The participants’ questions were insightful and often difficult for the panelists to answer. They ranged from the technical to the philosophical.

-”What size microloans are likely?”
-”How can the population’s moral and ethical values be reformed? Too many things are excused by the ‘necesidad.’”

The best part for me wasn’t that first panel, it was the second half of the day. I got to fulfill one of the “high expectations” from the day before. During workshops (I attended one on academic travel to Cuba) and time between things I got to enjoy my fellow roots. Guess what?! We’re branching out! Not everyone is from el quinto piso de la Habana…I spoke with at least three other friends from Santa Clara. As always I was impressed by recently arrived Cuban students who were attending honors colleges and major universities and speaking perfect english. But I was equally impressed by the number of non-cuban supporters and enthusiast.

So I’m pretty much keeping the perfect record of being inspired by Raices conferences and can’t wait to get home and get to work!

Miraisy Rodriguez was born in Santa Clara, but raised in Miami. She is a second year law student who likes to blog on her free time and volunteers with the Miami Roots’ Network.

Saturday, April 9, 2011

Day 1: (Trans)formación: Inspiring Hearts, Empowering Minds

The First Full Day

By Miraisy Rodriguez

I was so surprised when the first three panelists of the day began their discussion in Spanish that I leaned over to another conference participant and asked “do these people (referring to the rest of the audience) speak Spanish?” She nodded yes, and I thought wow, and was then able to concentrate on the panel.

Being involved with Raices since I myself was in college, I’ve gone through phases where I wished we, as an organization, did a lot more. I’ve also been more or less involved depending on the school year, and other life impacting factors. But yesterday was definitely not a day of wishing we would do more. Yesterday we did something awesome; we had a conversation with three Cubans who live on the island, and like most us, flew into Boston just for our conference. There’s always room for improvement, but listening to conference participants enjoy asking questions related to everything from whether the Catholic Church really enjoys freedom of expression in Cuba to what it specifically meant for Padre Conrado to be the “people’s Cardinal,” directly of representatives and members of the Church on the ground in Cuba felt like a big achievement.

The excitement by no means ended there. The second panel was full of realistic ways in which Cubans on the island are being supported, or will soon be supported by the exile and general international communities.
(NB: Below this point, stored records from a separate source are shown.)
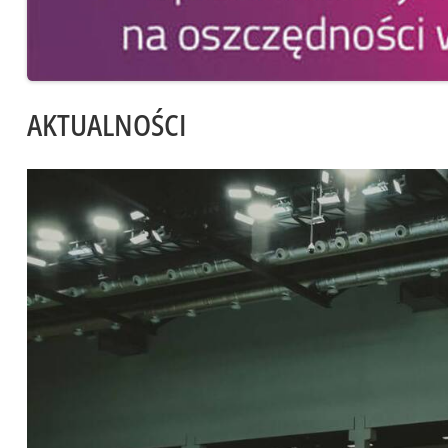
AKTUALNOŚCI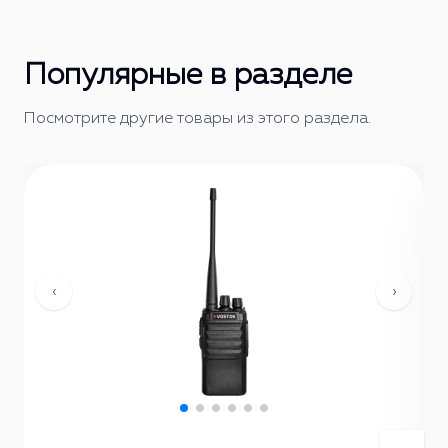
Популярные в разделе
Посмотрите другие товары из этого раздела.
‹
›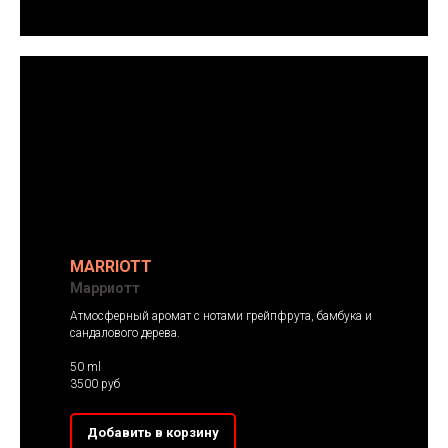
MARRIOTT
Марриотт
Атмосферный аромат с нотами грейпфрута, бамбука и
сандалового дерева.
50 ml
3500 руб
Добавить в корзину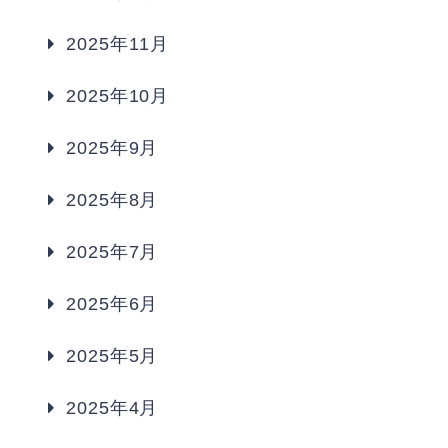
2025年11月
2025年10月
2025年9月
2025年8月
2025年7月
2025年6月
2025年5月
2025年4月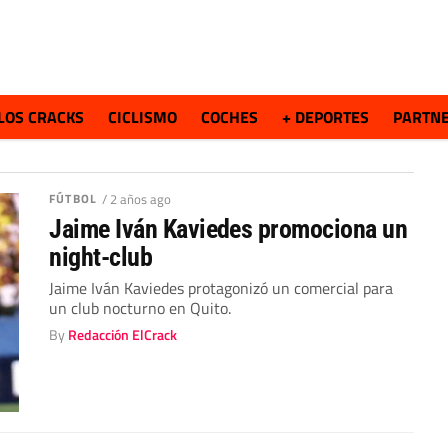
LOS CRACKS
CICLISMO
COCHES
+ DEPORTES
PARTN
FÚTBOL
/ 2 años ago
Jaime Iván Kaviedes promociona un
night-club
Jaime Iván Kaviedes protagonizó un comercial para
un club nocturno en Quito.
By
Redacción ElCrack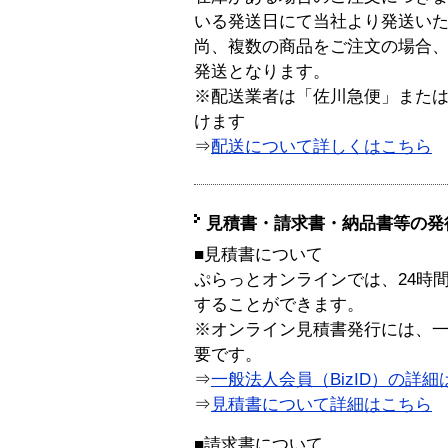
いる発送日にて当社より発送い
尚、複数の商品をご注文の場合
発送となります。
※配送業者は「佐川急便」また
けます
⇒
配送について詳しくはこちら
見積書・請求書・納品書等の発
■見積書について
ぷらっとオンラインでは、24時
することができます。
※オンライン見積書発行には、一般
要です。
⇒
一般法人会員（BizID）の詳細
⇒
見積書について詳細はこちら
■請求書について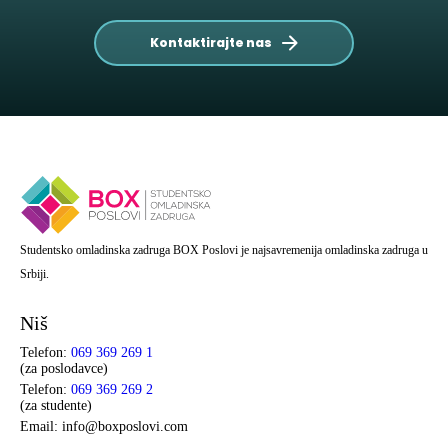
Kontaktirajte nas
Studentsko omladinska zadruga BOX Poslovi je najsavremenija omladinska zadruga u
Srbiji.
Niš
Telefon:
069 369 269 1
(za poslodavce)
Telefon:
069 369 269 2
(za studente)
Email: info@boxposlovi.com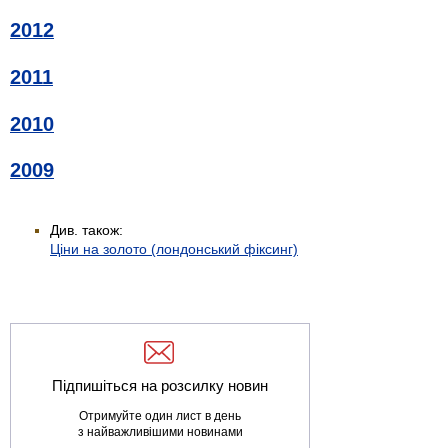
2012
2011
2010
2009
Див. також:
Ціни на золото (лондонський фіксинг)
Підпишіться на розсилку новин
Отримуйте один лист в день
з найважливішими новинами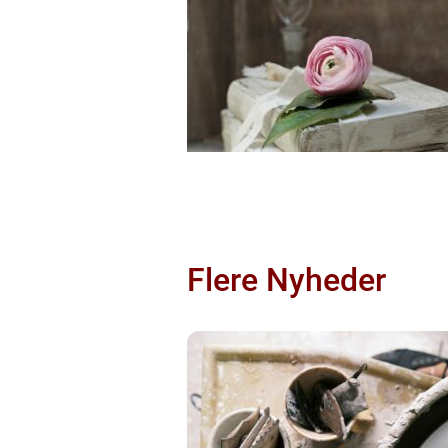
Flere Nyheder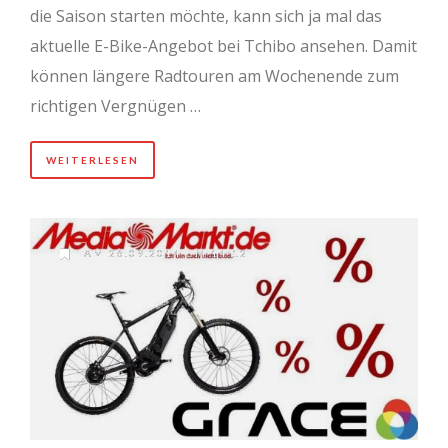
die Saison starten möchte, kann sich ja mal das
aktuelle E-Bike-Angebot bei Tchibo ansehen. Damit
können längere Radtouren am Wochenende zum
richtigen Vergnügen …
WEITERLESEN
AM 26.09.2014 UM 14:12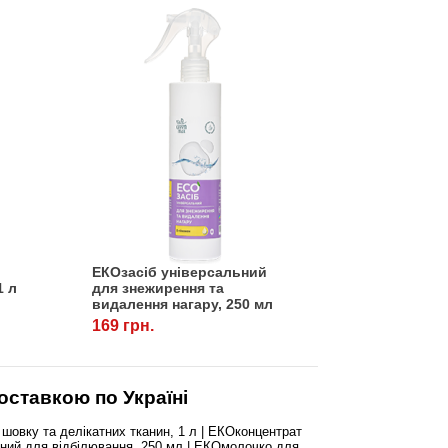
ЕКОзасіб універсальний
1 л
для знежирення та
видалення нагару, 250 мл
169 грн.
оставкою по Україні
овку та делікатних тканин, 1 л | ЕКОконцентрат
ний для відбілювання, 250 мл | ЕКОмолочко для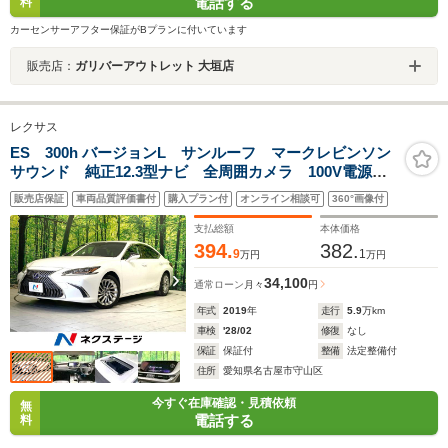
電話する
料
カーセンサーアフター保証がBプランに付いています
販売店：
ガリバーアウトレット 大垣店
レクサス
ES 300h バージョンL サンルーフ マークレビンソン
サウンド 純正12.3型ナビ 全周囲カメラ 100V電源
レーダークルーズ BSM 電動リアゲート 黒革 前席
販売店保証
車両品質評価書付
購入プラン付
オンライン相談可
360°画像付
シートヒーター/エアコン ドラレコ 三眼LEDヘッド
支払総額
本体価格
394.
382.
9
1
万円
万円
34,100
通常ローン
月々
円
年式
2019
年
走行
5.9
万km
車検
'28/02
修復
なし
保証
保証付
整備
法定整備付
住所
愛知県名古屋市守山区
今すぐ在庫確認・見積依頼
無
電話する
料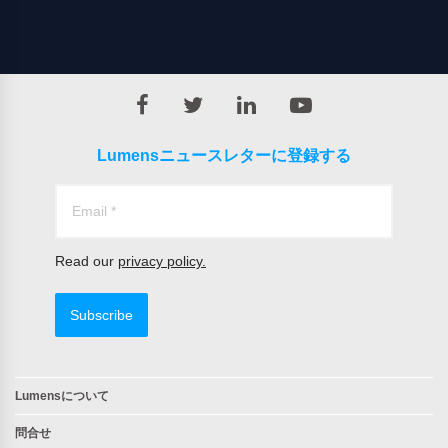
Lumensニュースレターに登録する
Read our
privacy policy.
Subscribe
Lumensについて
問合せ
If the Catholic Church representatives of the panel before had suggested that we should ask our counterparts on the island what they need from us before deciding how to help, then organizations represented in this panel, like Friends of Caritas, gave us a way to learn what people need by partnering with the only local NGO (non-governmental organization) in Cuba, Caritas. It was simply encouraging to see pictures portraying Cubans on the island at work with the business that they say would benefit from the microloan programs various organizations are trying to get off the ground. And that was just one of the contexts during the panel when a picture was worth so much more than any words.

When at the end of the day participants were asked for their “highs” and “lows,” the answers were varied. Some of the most memorable “highs” included having panelists directly from Cuba, having found a group of young people with whom to share the experience of having visited an island with so much history and feeling for the first time, and “Felice’s three piece suit.” And the “lows,” well they weren’t so “low” as they were “high expectations for the next two days.” Among them, having more time to meet all of the wonderfully intelligent and passionate people in the room, and having more time to flesh out ideas for action.
And as any good day filled with Cuba enthusiasts should, we brought Friday to a close with our dancing shoes on.

Miraisy Rodriguez was born in Santa Clara, but raised in Miami. She is a second year law student who likes to blog on her free time and volunteers with the Miami Roots’ Network.